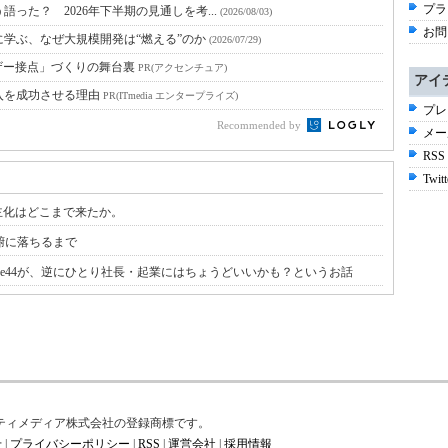
プラ
語った？ 2026年下半期の見通しを考...
(2026/08/03)
お問
に学ぶ、なぜ大規模開発は“燃える”のか
(2026/07/29)
ザー接点」づくりの舞台裏
PR(アクセンチュア)
アイ
入を成功させる理由
PR(ITmedia エンタープライズ)
プレ
Recommended by
メー
RSS
Twitt
主化はどこまで来たか。
腑に落ちるまで
se44が、逆にひとり社長・起業にはちょうどいいかも？というお話
はアイティメディア株式会社の登録商標です。
せ
|
プライバシーポリシー
|
RSS
|
運営会社
|
採用情報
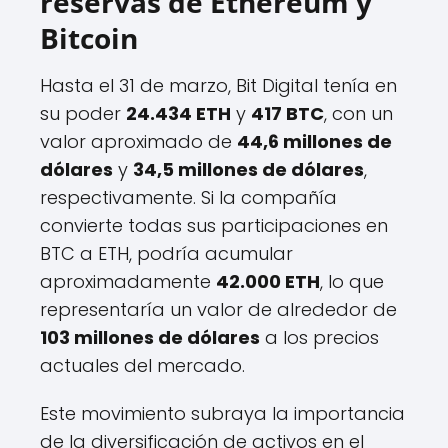
reservas de Ethereum y
Bitcoin
Hasta el 31 de marzo, Bit Digital tenía en
su poder
24.434 ETH
y
417 BTC
, con un
valor aproximado de
44,6 millones de
dólares
y
34,5 millones de dólares
,
respectivamente. Si la compañía
convierte todas sus participaciones en
BTC a ETH, podría acumular
aproximadamente
42.000 ETH
, lo que
representaría un valor de alrededor de
103 millones de dólares
a los precios
actuales del mercado.
Este movimiento subraya la importancia
de la diversificación de activos en el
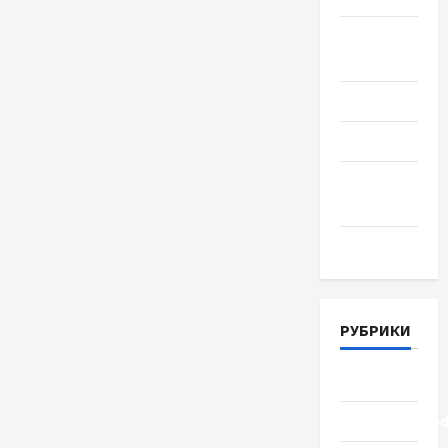
Август
2018
Июль 2018
Июнь 2018
Апрель
2018
Март 2018
РУБРИКИ
Lifestyle
Uncategorize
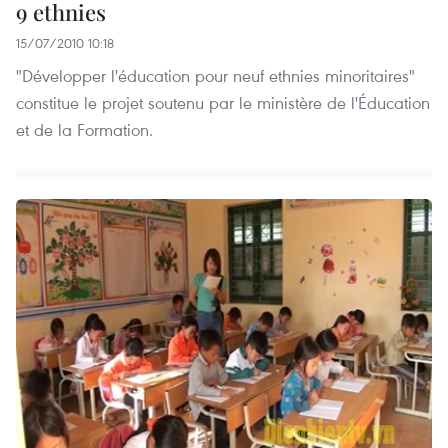
9 ethnies
15/07/2010 10:18
"Développer l'éducation pour neuf ethnies minoritaires"
constitue le projet soutenu par le ministère de l'Éducation
et de la Formation.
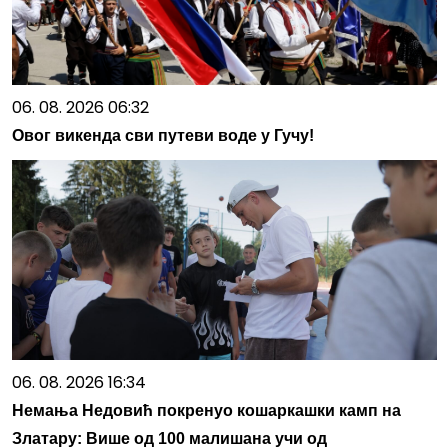
06. 08. 2026 06:32
Овог викенда сви путеви воде у Гучу!
06. 08. 2026 16:34
Немања Недовић покренуо кошаркашки камп на
Златару: Више од 100 малишана учи од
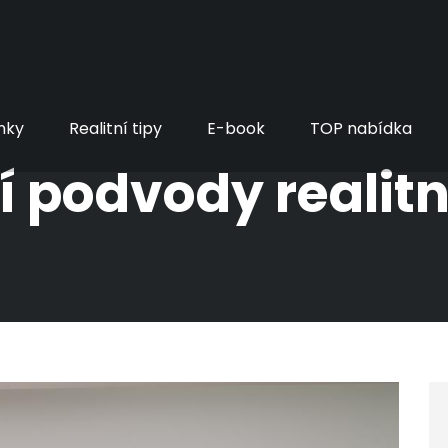
nky
Realitní tipy
E-book
TOP nabídka
ší podvody realit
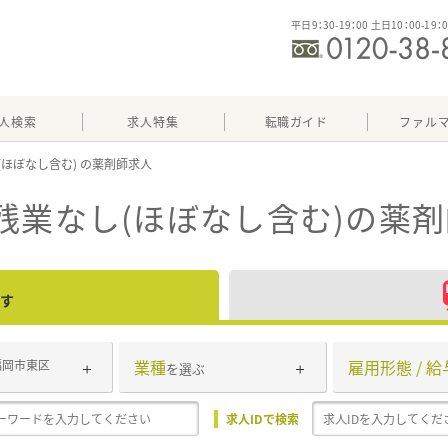
平日9：30-19：00 土日10：00-19：
人検索
求人特集
転職ガイド
ファル
(ほぼなし含む)
残業なし(ほぼなし含む)
の薬剤
す
業種
雇用形態 / 給
福岡市東区
を選ぶ
求人IDで検索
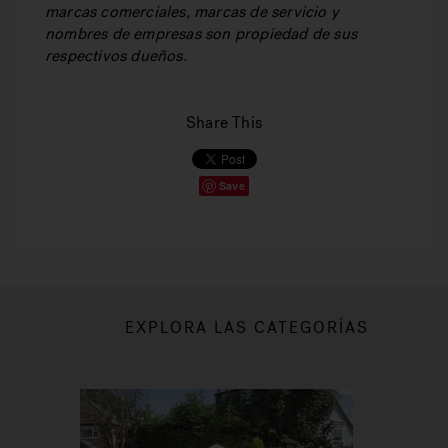
marcas comerciales, marcas de servicio y
nombres de empresas son propiedad de sus
respectivos dueños.
Share This
Save
EXPLORA LAS CATEGORÍAS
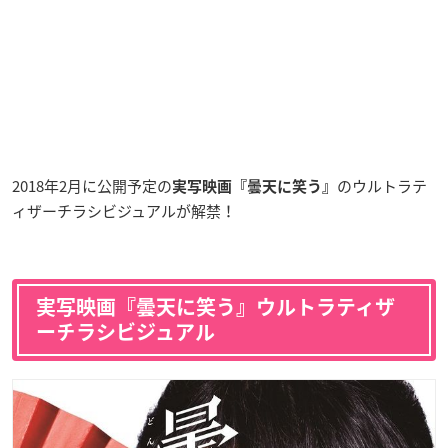
2018年2月に公開予定の
のウルトラテ
実写映画『曇天に笑う』
ィザーチラシビジュアルが解禁！
実写映画『曇天に笑う』ウルトラティザ
ーチラシビジュアル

== Exercise directions ==
All of the material above should be written out exactly as given, minus any images.

== Task response ==
プラ
語った？ 2026年下半期の見通しを考...
(2026/08/03)
お問
に学ぶ、なぜ大規模開発は“燃える”のか
(2026/07/29)
ザー接点」づくりの舞台裏
PR(アクセンチュア)
アイ
入を成功させる理由
PR(ITmedia エンタープライズ)
プレ
Recommended by
メー
RSS
Twitt
主化はどこまで来たか。
腑に落ちるまで
se44が、逆にひとり社長・起業にはちょうどいいかも？というお話
はアイティメディア株式会社の登録商標です。
せ
|
プライバシーポリシー
|
RSS
|
運営会社
|
採用情報
reservas de Ethereum y
Bitcoin
Hasta el 31 de marzo, Bit Digital tenía en
su poder
24.434 ETH
y
417 BTC
, con un
valor aproximado de
44,6 millones de
dólares
y
34,5 millones de dólares
,
respectivamente. Si la compañía
convierte todas sus participaciones en
BTC a ETH, podría acumular
aproximadamente
42.000 ETH
, lo que
representaría un valor de alrededor de
103 millones de dólares
a los precios
actuales del mercado.
Este movimiento subraya la importancia
de la diversificación de activos en el
Август
2018
Июль 2018
Июнь 2018
Апрель
2018
Март 2018
РУБРИКИ
Lifestyle
Uncategorize
9 ethnies
15/07/2010 10:18
"Développer l'éducation pour neuf ethnies minoritaires"
constitue le projet soutenu par le ministère de l'Éducation
et de la Formation.
06. 08. 2026 06:32
Овог викенда сви путеви воде у Гучу!
06. 08. 2026 16:34
Немања Недовић покренуо кошаркашки камп на
Златару: Више од 100 малишана учи од
nky
Realitní tipy
E-book
TOP nabídka
ší podvody realit
平日9：30-19：00 土日10：00-19：
人検索
求人特集
転職ガイド
ファル
(ほぼなし含む)
残業なし(ほぼなし含む)
の薬剤
す
業種
雇用形態 / 給
福岡市東区
を選ぶ
求人IDで検索
marcas comerciales, marcas de servicio y
nombres de empresas son propiedad de sus
respectivos dueños.
Share This
Save
EXPLORA LAS CATEGORÍAS
2018年2月に公開予定の
のウルトラテ
実写映画『曇天に笑う』
ィザーチラシビジュアルが解禁！
実写映画『曇天に笑う』ウルトラティザ
ーチラシビジュアル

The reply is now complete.